Петербургский театральный журнал
Блог «ПТЖ» — это отдельное СМИ, живущее в режиме общероссийской театральной газеты. Когда-то один из создателей журнала Леонид Попов делал в «ПТЖ» раздел «Фигаро» (Фигаро здесь, Фигаро там). Лене Попову мы и посвящаем наш блог.
16+

27 ноября 2016

ТАРТЮФ ЕГО ВЕЛИЧЕСТВА

«Тартюф». Ж.-Б. Мольер.
Электротеатр Станиславский.
Режиссер и художник Филипп Григорьян, художник по костюмам Галя Солодовникова.

Тартюф в одноименной мольеровской пьесе — всегда главное лицо, центр интриг и средоточие зрительского внимания. В Электротеатре, для которого хрестоматийную вещь переписала Ольга Федянина, внимание перенесено на тех, кто рядом — поклонников, жертв и потомков великого вероломца.

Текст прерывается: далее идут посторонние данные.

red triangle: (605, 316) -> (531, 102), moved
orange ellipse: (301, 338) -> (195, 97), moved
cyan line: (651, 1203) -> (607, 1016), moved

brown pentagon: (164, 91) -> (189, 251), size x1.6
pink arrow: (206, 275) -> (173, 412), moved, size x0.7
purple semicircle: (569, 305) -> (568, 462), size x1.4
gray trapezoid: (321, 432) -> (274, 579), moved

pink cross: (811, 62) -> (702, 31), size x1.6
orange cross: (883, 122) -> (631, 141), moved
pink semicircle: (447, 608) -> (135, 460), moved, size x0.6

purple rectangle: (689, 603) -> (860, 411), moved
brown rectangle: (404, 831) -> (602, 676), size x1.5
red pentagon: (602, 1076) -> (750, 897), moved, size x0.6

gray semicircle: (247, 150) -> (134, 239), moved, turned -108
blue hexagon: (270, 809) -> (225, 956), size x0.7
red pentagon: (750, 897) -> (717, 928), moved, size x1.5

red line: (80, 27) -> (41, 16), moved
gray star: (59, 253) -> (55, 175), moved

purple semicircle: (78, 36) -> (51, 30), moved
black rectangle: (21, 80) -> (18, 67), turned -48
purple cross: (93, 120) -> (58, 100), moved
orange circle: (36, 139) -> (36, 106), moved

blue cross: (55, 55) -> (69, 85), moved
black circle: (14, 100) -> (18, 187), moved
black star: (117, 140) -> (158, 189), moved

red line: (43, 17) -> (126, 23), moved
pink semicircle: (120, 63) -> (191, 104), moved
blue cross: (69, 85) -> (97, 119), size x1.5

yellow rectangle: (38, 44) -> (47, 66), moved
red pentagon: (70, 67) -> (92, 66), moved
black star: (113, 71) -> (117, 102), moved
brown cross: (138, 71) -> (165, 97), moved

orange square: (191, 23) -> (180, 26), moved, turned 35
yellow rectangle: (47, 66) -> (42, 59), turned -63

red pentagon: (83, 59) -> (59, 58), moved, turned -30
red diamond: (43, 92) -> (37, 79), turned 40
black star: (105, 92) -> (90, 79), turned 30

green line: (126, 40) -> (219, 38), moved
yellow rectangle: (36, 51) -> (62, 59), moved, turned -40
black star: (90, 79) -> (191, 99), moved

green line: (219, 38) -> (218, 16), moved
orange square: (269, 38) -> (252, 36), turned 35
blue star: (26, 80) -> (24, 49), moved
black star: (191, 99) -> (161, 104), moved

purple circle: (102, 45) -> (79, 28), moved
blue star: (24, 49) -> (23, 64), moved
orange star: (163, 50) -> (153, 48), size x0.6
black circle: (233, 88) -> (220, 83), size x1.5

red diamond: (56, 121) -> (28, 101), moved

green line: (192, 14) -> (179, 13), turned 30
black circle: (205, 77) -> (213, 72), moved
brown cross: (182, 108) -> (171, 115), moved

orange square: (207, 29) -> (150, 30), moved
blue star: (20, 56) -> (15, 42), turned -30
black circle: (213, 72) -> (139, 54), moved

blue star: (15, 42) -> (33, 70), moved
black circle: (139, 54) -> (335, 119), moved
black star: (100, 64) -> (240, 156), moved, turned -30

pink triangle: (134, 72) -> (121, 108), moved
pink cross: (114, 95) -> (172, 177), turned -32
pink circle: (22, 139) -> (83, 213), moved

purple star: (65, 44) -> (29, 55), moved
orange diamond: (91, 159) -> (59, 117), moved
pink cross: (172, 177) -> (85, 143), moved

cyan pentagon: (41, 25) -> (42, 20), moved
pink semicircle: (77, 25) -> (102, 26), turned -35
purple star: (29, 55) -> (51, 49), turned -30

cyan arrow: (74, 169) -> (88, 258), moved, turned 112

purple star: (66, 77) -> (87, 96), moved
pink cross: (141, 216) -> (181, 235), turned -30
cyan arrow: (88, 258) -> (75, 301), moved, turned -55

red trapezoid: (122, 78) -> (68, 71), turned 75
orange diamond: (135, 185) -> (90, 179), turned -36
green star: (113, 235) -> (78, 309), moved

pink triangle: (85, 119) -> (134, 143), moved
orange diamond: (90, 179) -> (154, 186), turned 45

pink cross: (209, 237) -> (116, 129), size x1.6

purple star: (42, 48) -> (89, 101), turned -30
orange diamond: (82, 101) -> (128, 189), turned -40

Специально для спектакля в центре зала-трансформера построен помост с роскошным порталом, обращенным в противоположные стороны и разделяющим надвое зрительные ряды, двумя амфитеатрами обращенные друг к другу. Перед началом зрителям надевают на руку цветные браслеты — в зависимости от выпавшего цвета нужно занять место по ту или иную сторону портала. Спектакль, таким образом, имеет две версии. О том, что видит другая половина зрителей, можно только догадываться — или прийти в театр еще раз.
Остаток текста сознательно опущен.